Health professionals who have worked in remote health settings know how hard it is to do more than simply react to the patients who walk through the clinic doors with an acute problem. Maintaining population health programs, such as immunisation, health promotion and risk factor modification, is always difficult in these settings, and these programs are first to suffer when a medical crisis occurs.

The opportunity costs of a local HIV epidemic are considerable: HIV does not just affect the individual who is infected — sexual partners are also at risk, and transmission can occur antenatally and during breastfeeding. Ongoing risk behaviour after a diagnosis of HIV is documented, driven by psychiatric and substance abuse-related factors. The medical system is compelled to react to the presence of HIV infection in a particular community. In one remote community, this required an increase in the staff of the local public health unit from three to eight, and other programs fell by the wayside (unpublished data).

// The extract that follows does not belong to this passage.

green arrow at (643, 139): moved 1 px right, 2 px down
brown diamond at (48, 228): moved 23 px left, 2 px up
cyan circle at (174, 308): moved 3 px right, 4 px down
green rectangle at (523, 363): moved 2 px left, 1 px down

This migration of resources may be one of the major costs of an HIV epidemic in remote Indigenous Australia.

Evidence from Africa suggests that STI control early in an HIV epidemic may be effective in limiting the spread of HIV,6 but this strategy is less useful once the HIV epidemic is established. Good STI control requires a coordinated program that addresses health promotion, diagnostic and screening services, rapid access to appropriate treatment and locally appropriate contact tracing. This is not easy, nor cheap, but it is possible — as seen with a successful program in Central Australia.7 Others have also implemented relatively effective programs.8 Primary care providers can use a new Medicare rebate item (item 710) to screen for STIs in Indigenous people as part of a broader preventive health assessment. The new National Aboriginal and Torres Strait Islander Sexual Health and Blood Borne Virus Strategy, to be announced later in the year, will provide a useful review of existing programs, and recommendations for specific action.

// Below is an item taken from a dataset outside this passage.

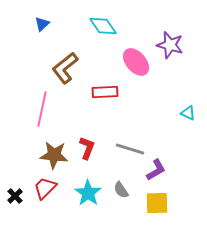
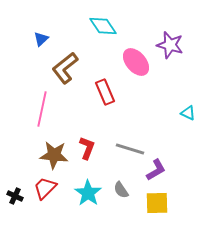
blue triangle: moved 1 px left, 15 px down
red rectangle: rotated 70 degrees clockwise
black cross: rotated 21 degrees counterclockwise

HIV testing is central to HIV control: it determines the extent of the epidemic and helps plan local interventions. Antenatal screening and antiviral treatment of an HIV-infected mother can almost eliminate the risk of transmission of HIV to the neonate; appropriately timed therapy has obvious benefits for the individual in terms of morbidity and mortality, and successful treatment reduces the viral load and decreases the risk of transmitting HIV through sexual contact. There is no need to reinvent guidelines for testing in Indigenous settings — they already exist. Sustainable implementation is the challenge that faces primary care providers. The data from Wright et al provide a compelling reason for meeting this challenge now.

  • Francis J Bowden

  • Academic Unit of Internal Medicine, Canberra Hospital, Woden, ACT.


Competing interests:

F J B is Chair of the HIV/AIDS and Sexually Transmissible Infections Subcommittee of the Australian Government’s Ministerial Advisory Committee on AIDS, Sexual Health and Hepatitis.